= Michelle Hamer (author) =

Australian writer and journalist

Michelle Hamer is an Australian writer and journalist. She is the author of twenty books published throughout the world. Hamer is a regular contributor to The Age newspaper in Melbourne and was previously an editor at the paper.

==Biography==
Hamer attended Mornington High School in Melbourne and took up a journalism cadetship at age 19. She is a prolific journalist who has written for almost every capital city newspaper within Australia, as well as many national magazines including FHM Australia, Women's Health, Parents, Mother and Baby, Good Health and Medicine, New Idea, Woman's Day, Disney Adventures and New Woman. She has written for the Australian newspapers The Herald Sun, The Brisbane Courier Mail, The Tasmanian Mercury, The Canberra Times, The Sydney Morning Herald, The Adelaide Advertiser, The West Australian and The Financial Review.
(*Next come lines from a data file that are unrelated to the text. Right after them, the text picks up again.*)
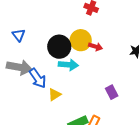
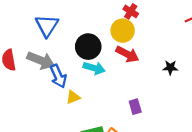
blue triangle: (19, 35) -> (47, 26), size x1.6
yellow circle: (81, 40) -> (123, 31), moved
red arrow: (96, 47) -> (127, 54), size x1.5

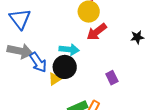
black circle: (88, 47) -> (65, 67), moved
red arrow: (127, 54) -> (97, 32), turned 125

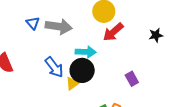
blue triangle: (20, 19) -> (33, 23), size x0.6
gray arrow: (20, 51) -> (59, 27), moved

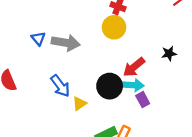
red arrow: (113, 32) -> (134, 67), moved
cyan arrow: (86, 52) -> (133, 85), moved
black circle: (82, 70) -> (110, 86), moved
Hamer co-wrote contemporary women's fiction under the name, Cate Kendall. The novel, Gucci Mamas (Random House) was an Australian bestseller.

Hamer's non-fiction titles include It Couldn't Happen to Me...But it Did (Lothian), How it Feels (New Holland) and Delivery by Appointment (New Holland).
Hamer had four children's books published with Penguin Books in 2014 as part of the Our Australian Girl series. Our Australian Girl The titles include: Meet Daisy, Daisy all Alone, Daisy in the Mansion and Daisy on the Road.

Hamer has written eight non-fiction educational titles with Macmillan Publishing.

Hamer has taught professional writing at TAFE and presents writing and literature programs to children.

She lives in Melbourne, Victoria. She is represented by the Australian literary agent, Selwa Anthony.